Les infractions fiscales

Les autorités fiscales et douanières enquêtent et luttent depuis plusieurs années sur les infractions fiscales. Bien que les infractions fiscales soient liées à la fraude et à la corruption, elles touchent également les petites et moyennes entreprises, les indépendants et les grandes sociétés. Pour plus d'informations sur les infractions fiscales, vous pouvez consulter cet article. 

Comment signaler une infraction fiscale internationale ? 

L'étranger doit faire une déclaration aux autorités fiscales. Vous pouvez visiter ce site bien détaillé pour plus de compréhension https://www.peccavy-avocat.fr/. Il permettra également aux autorités fiscales de détecter les infractions fiscales graves commises par les contribuables ou la fraude fiscale au niveau international. 

Le montant de l'indemnisation pour les déclarations de fraude fiscale sera déterminé par le directeur général du Service fiscal sur la base d'une recommandation du directeur de la Direction nationale des enquêtes, en tenant compte du montant estimé des impôts évités par le Service fiscal grâce aux déclarations de fraude fiscale.

Le système du "conseiller fiscal" prévoit le paiement d'honoraires aux personnes qui fournissent des informations permettant de détecter une fraude fiscale ou le non-respect de la législation fiscale. 

Qu'est-ce que l'intérêt de retard ? 

Au cas où un contribuable commet une infraction fiscale, l'administration fiscale peut imposer des intérêts de retard.
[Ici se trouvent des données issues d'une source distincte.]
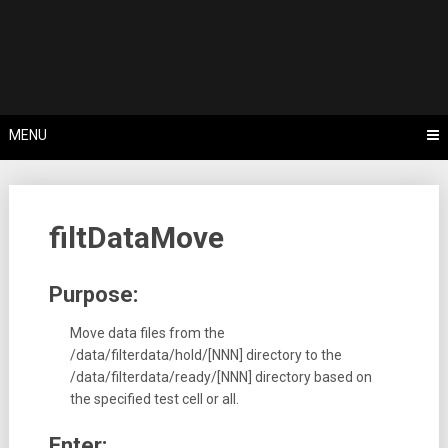
Skip
Tips, Tricks & Knowledge Sharing
to
Cyflex User
content
Portal
MENU
filtDataMove
Purpose:
Move data files from the
/data/filterdata/hold/[NNN] directory to the
/data/filterdata/ready/[NNN] directory based on
the specified test cell or all.
Enter: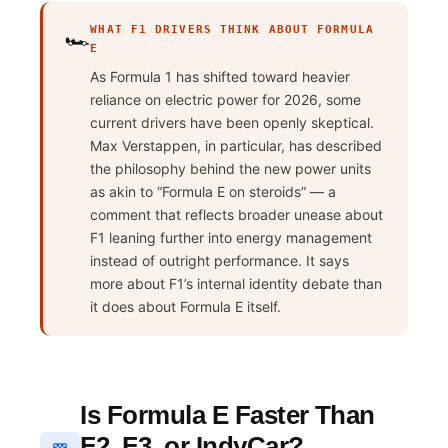
WHAT F1 DRIVERS THINK ABOUT FORMULA
🏎️
E
As Formula 1 has shifted toward heavier
reliance on electric power for 2026, some
current drivers have been openly skeptical.
Max Verstappen, in particular, has described
the philosophy behind the new power units
as akin to “Formula E on steroids” — a
comment that reflects broader unease about
F1 leaning further into energy management
instead of outright performance. It says
more about F1’s internal identity debate than
it does about Formula E itself.
Is Formula E Faster Than
F2, F3, or IndyCar?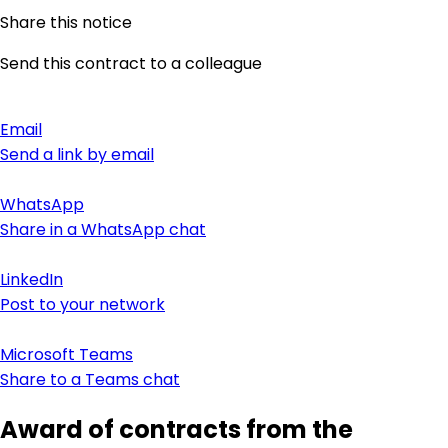
Share this notice
Send this contract to a colleague
Email
Send a link by email
WhatsApp
Share in a WhatsApp chat
LinkedIn
Post to your network
Microsoft Teams
Share to a Teams chat
Award of contracts from the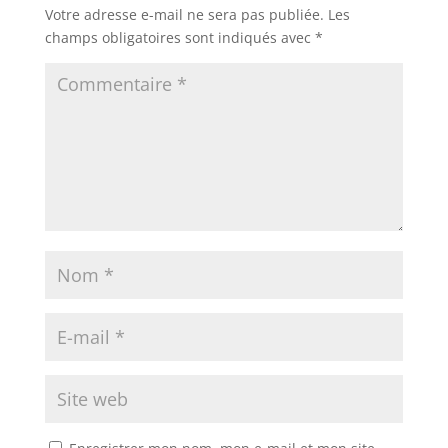
Votre adresse e-mail ne sera pas publiée.
Les
champs obligatoires sont indiqués avec
*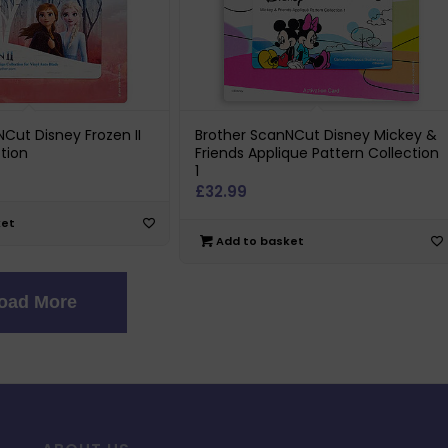
Cut Disney Frozen II
Brother ScanNCut Disney Mickey &
tion
Friends Applique Pattern Collection
1
£
32.99
ket
Add to basket
oad More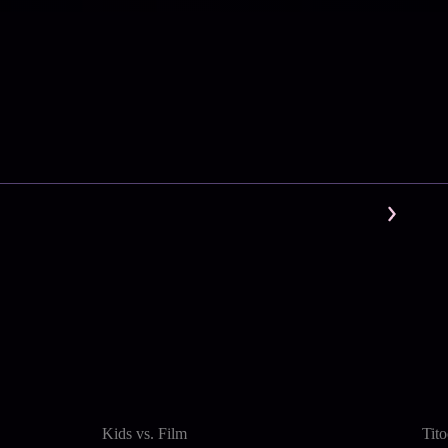
Kids vs. Film
Tit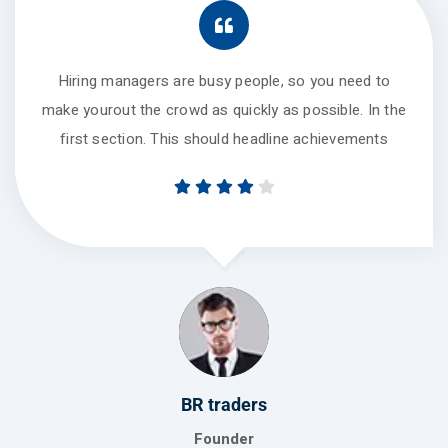
Hiring managers are busy people, so you need to
make yourout the crowd as quickly as possible. In the
first section. This should headline achievements
Global turners
Manager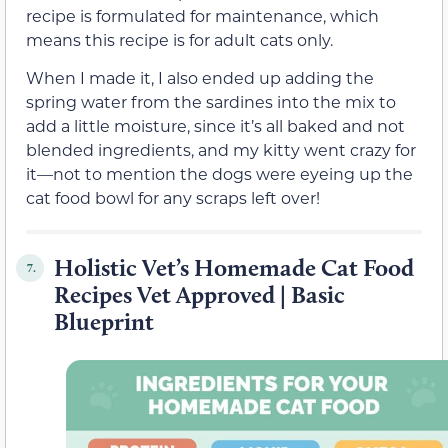
recipe is formulated for maintenance, which
means this recipe is for adult cats only.
When I made it, I also ended up adding the
spring water from the sardines into the mix to
add a little moisture, since it’s all baked and not
blended ingredients, and my kitty went crazy for
it—not to mention the dogs were eyeing up the
cat food bowl for any scraps left over!
Holistic Vet’s Homemade Cat Food
7.
Recipes Vet Approved | Basic
Blueprint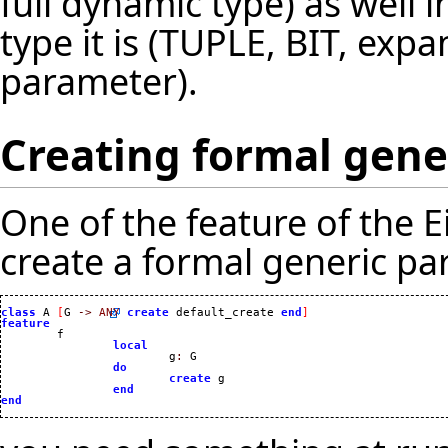
full dynamic type) as well 
type it is (TUPLE, BIT, ex
parameter).
Creating formal gene
One of the feature of the Ei
create a formal generic par
class
 A 
[
G 
->
ANY
create
 default_create 
end
]
feature
local
			g
:
 G

do
create
 g

end
end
Ces intérêts moratoires s'élèvent à 0,20 % par mois sur le montant réel de l'impôt dû. 

Les autorités fiscales facturent ces intérêts si, au cours d'un contrôle, elles constatent que le montant des impôts payés à la suite d'une fraude fiscale est inférieur à celui qui est réellement dû. Dans le cas de l'impôt sur le revenu, les intérêts moratoires sont calculés à partir du 1er juillet de l'année qui suit celle de la perception de l'impôt. 

Que se passe-t-il lorsqu'un contribuable commet par inadvertance une infraction fiscale ? 

Si un contribuable a commis une infraction fiscale, mais a agi de bonne foi (erreur du contribuable), l'autorité fiscale peut l'exempter du paiement des pénalités fiscales. Pour obtenir cette exemption, le contribuable qui estime avoir agi de bonne foi doit demander à l'autorité fiscale une exemption totale ou partielle de la pénalité imposée. 

L'autorité fiscale peut accepter ou rejeter la demande. Si l'autorité fiscale ne répond pas, le contribuable est réputé avoir refusé l'exonération. En revanche, un contribuable qui se rend compte de l'erreur avant que l'autorité fiscale ne lui adresse une mise en demeure peut rectifier la situation en soumettant une déclaration d'impôt corrigée.